A sphere of unit radius touches all edges of some triangular prism. What can be the volume of this prism?
The prism is regular because it is inscribed in the sphere. We express the radius by the Pythagorean theorem $1=\sqrt{(0,5 a)^{2}+\left(\frac{a}{\sqrt{3}}\right)^{2}}$. So, $a_{1}=-\frac{2 \sqrt{21}}{7}, a_{2}=\frac{2 \sqrt{21}}{7}$. And we have $\left(\frac{2 \sqrt{21}}{7}\right)^{2} \times 0,5 \times \frac{\sqrt{3}}{2}=\frac{3 \sqrt{3}}{7}$. Then the answer is $\frac{18 \sqrt{7}}{49}$. Am I right?

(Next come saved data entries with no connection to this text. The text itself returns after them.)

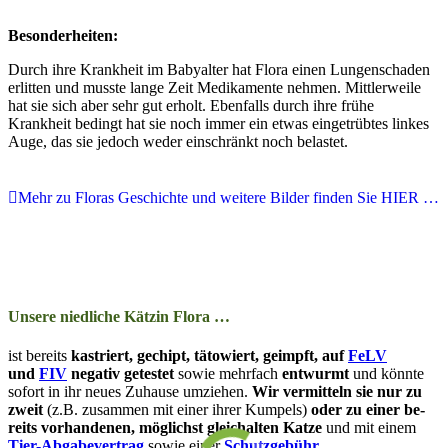
Besonderheiten:
Durch ihre Krankheit im Babyalter hat Flora einen Lungenschaden
erlitten und musste lange Zeit Medikamente nehmen. Mittlerweile
hat sie sich aber sehr gut erholt. Ebenfalls durch ihre frühe
Krankheit bedingt hat sie noch immer ein etwas eingetrübtes linkes
Auge, das sie jedoch weder einschränkt noch belastet.
Mehr zu Floras Geschichte und weitere Bilder finden Sie HIER …
Unsere niedliche Kätzin Flora …
ist bereits
kas­­triert, ge­­chipt, tä­­to­­wiert, ge­impft, auf
FeLV
und
FIV
ne­­ga­tiv ge­­tes­­tet
so­­wie mehr­­fach
ent­wurmt
und kön­nte
so­­fort in ihr neu­­es Zu­­hau­­se um­zieh­en.
Wir ver­­mit­t­eln sie nur zu
zweit
(z.B. zu­­sam­­men mit ein­­er ihrer Kum­pels)
oder zu ein­er be­­
reits vor­­han­­den­en, mög­­lichst gleich­­alt­­en Katze
und mit ein­­em
Tier-Ab­­ga­­be­­ver­trag
so­­wie ein­er
Schutz­­ge­bühr
.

If the edge length is $2 a $, then the circumcircle of the the triangular face (which is an equilateral triangle) is
$ R = \sqrt{ 1^2 - a^2 }$
but $ R = \dfrac{2a}{\sqrt{3}} $
Hence, $1 - a^2 = \dfrac{4 a^2}{3} $
making $a^2 = \dfrac{3}{7} $
The volume is $(2 a) \dfrac{\sqrt{3}}{4} (4 a^2) = (6) (\dfrac{1}{\sqrt{7}}) \dfrac{3}{7} = \dfrac{ 18 }{7 \sqrt{7}} = \dfrac{ 18 \sqrt{7}}{49} $